▶ **How to complete this task**: Your answer must be the records below, repeated exactly, with every picture left out.

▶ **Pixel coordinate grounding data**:
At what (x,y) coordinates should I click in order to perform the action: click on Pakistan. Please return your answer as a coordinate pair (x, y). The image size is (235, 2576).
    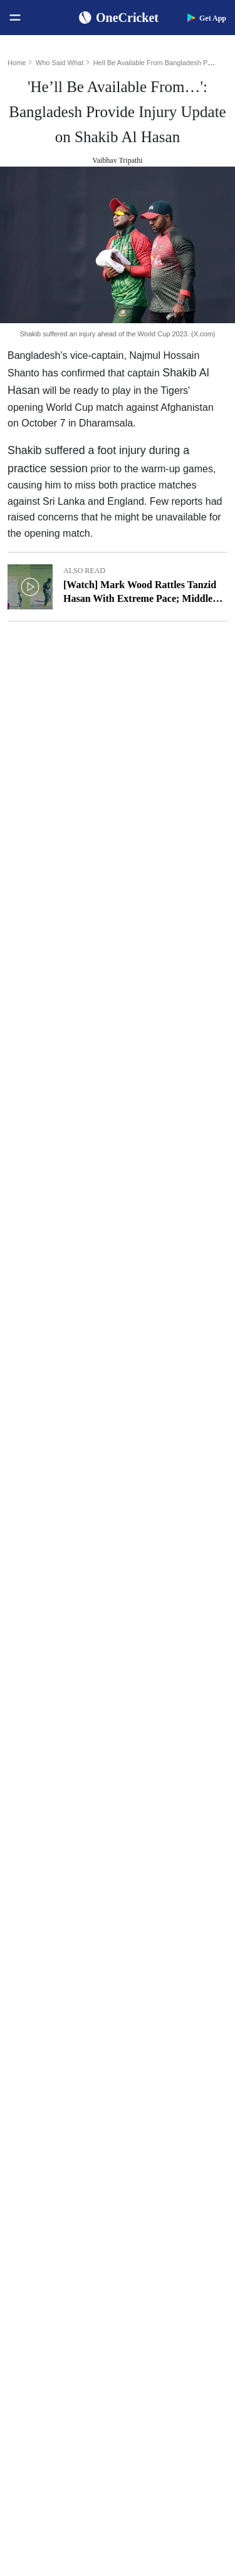
    Looking at the image, I should click on (29, 2157).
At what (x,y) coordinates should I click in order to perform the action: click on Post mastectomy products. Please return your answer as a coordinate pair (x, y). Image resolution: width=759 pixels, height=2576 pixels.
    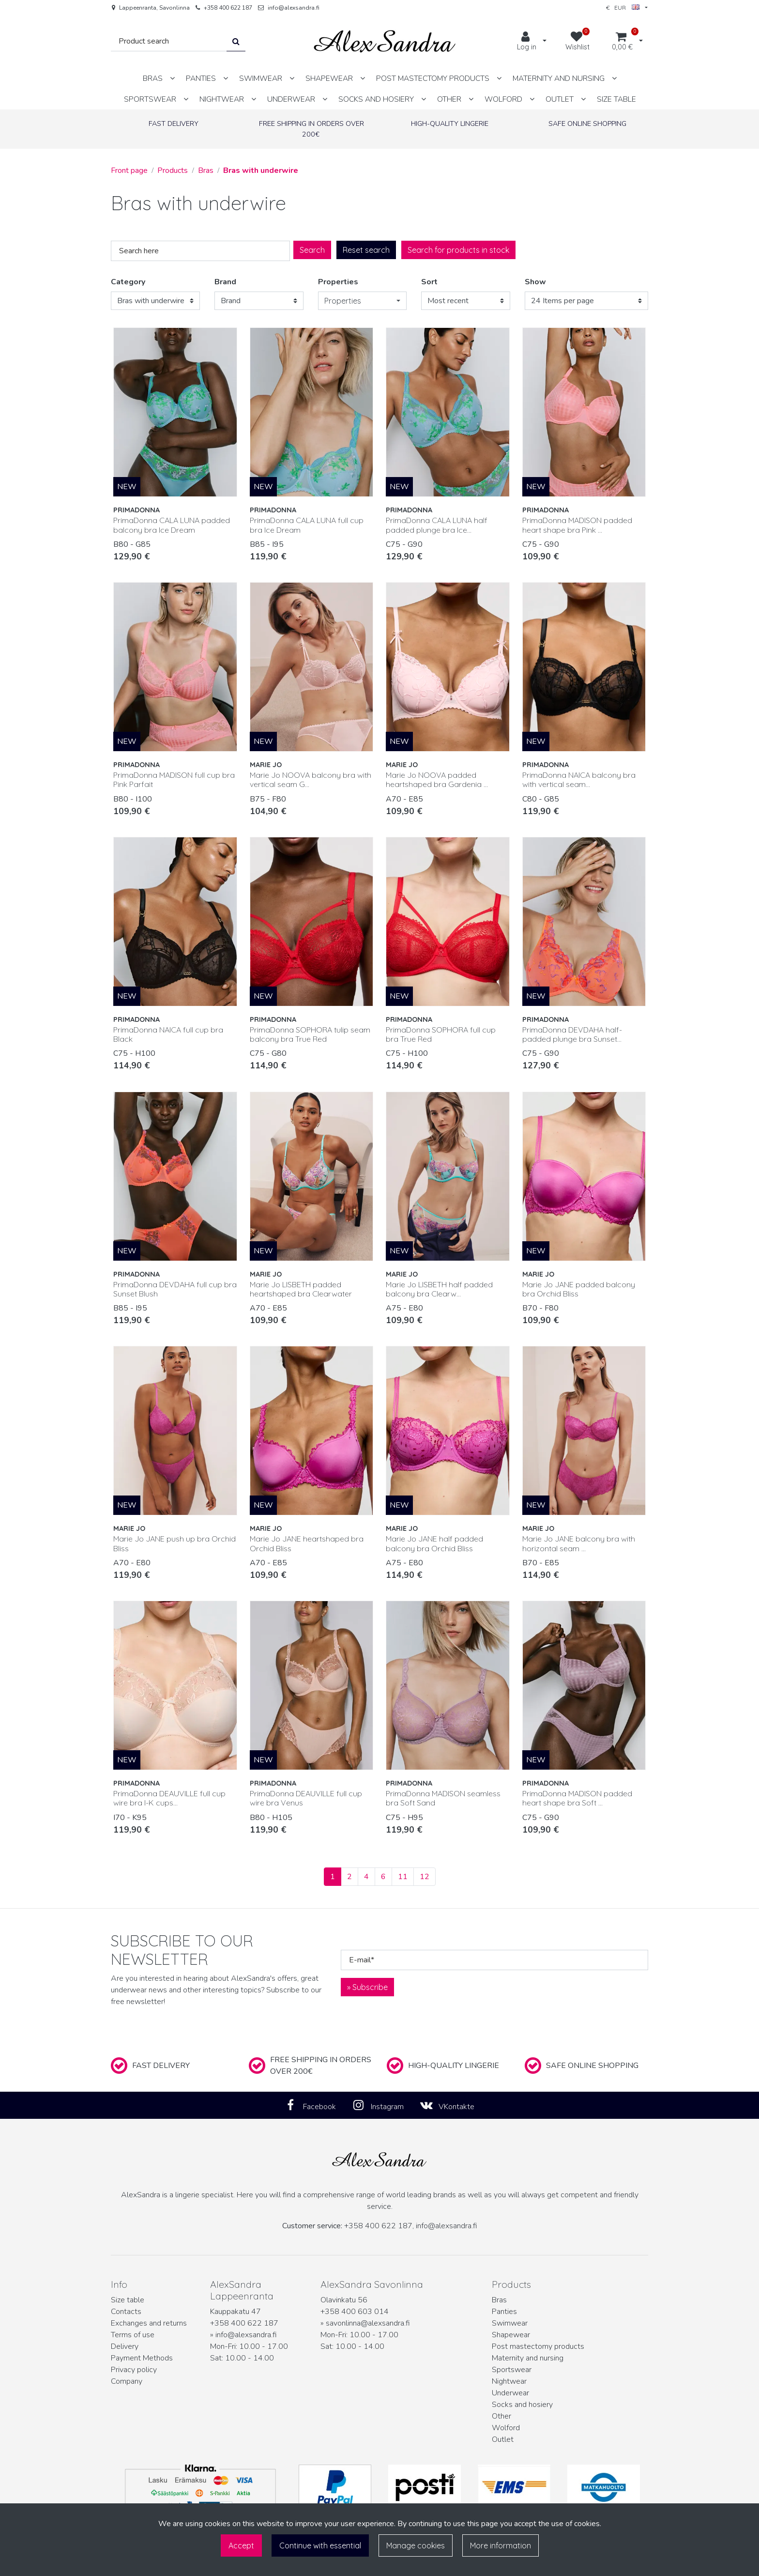
    Looking at the image, I should click on (538, 2346).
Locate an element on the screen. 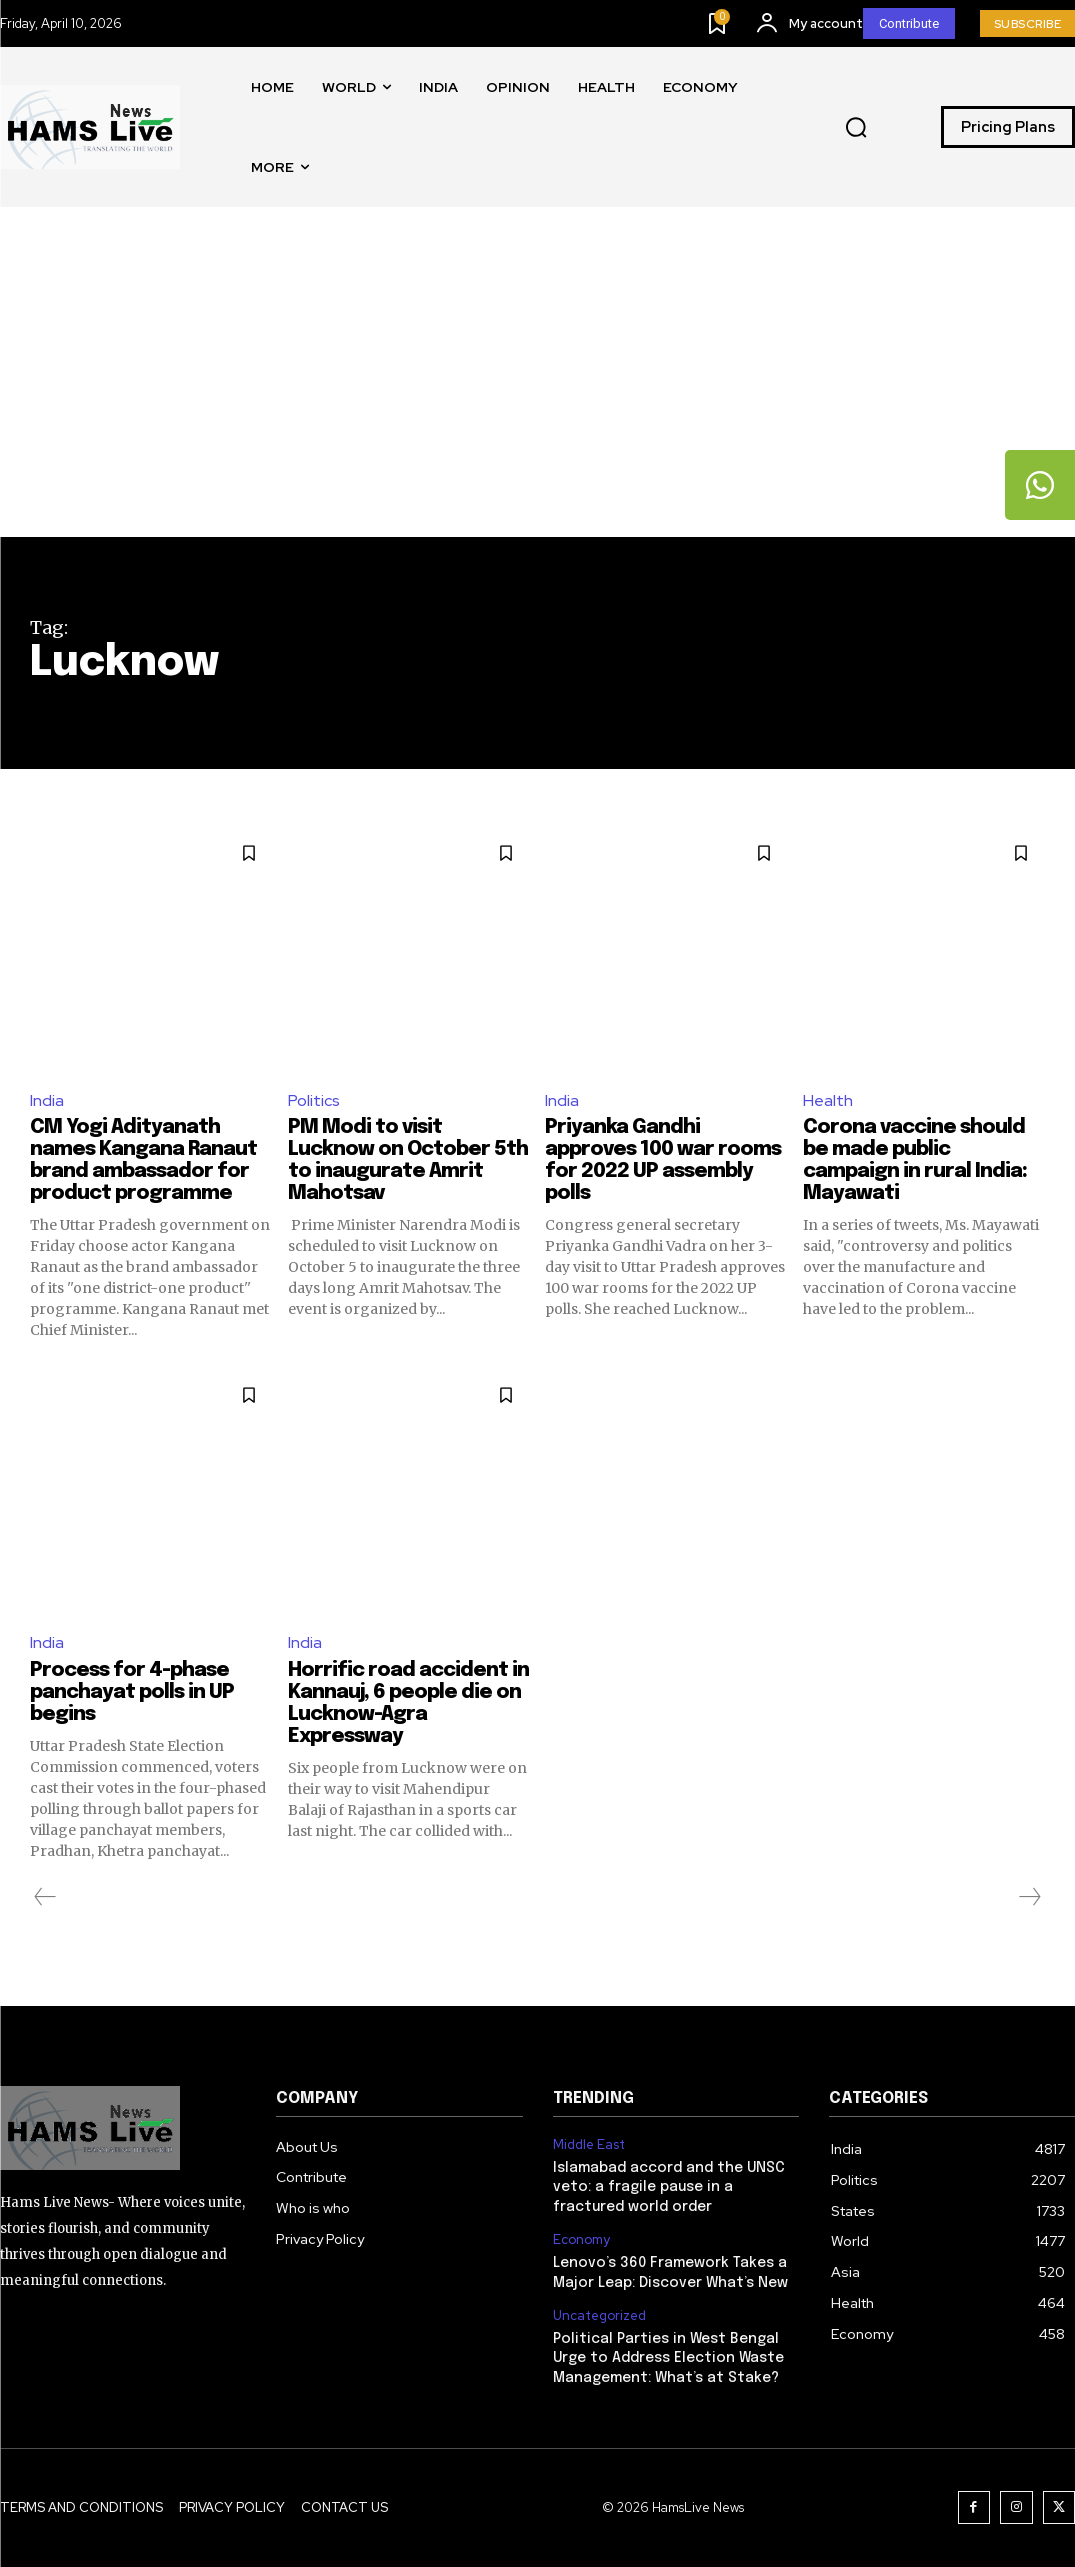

▶ **Answer area**:
At what (x,y) coordinates should I click in order to perform the action: click on Pakistan. Please return your answer as a coordinate pair (x, y). The image size is (235, 2576).
    Looking at the image, I should click on (29, 2157).
At what (x,y) coordinates should I click in order to perform the action: click on Post mastectomy products. Please return your answer as a coordinate pair (x, y). Image resolution: width=759 pixels, height=2576 pixels.
    Looking at the image, I should click on (538, 2346).
Locate an element on the screen. 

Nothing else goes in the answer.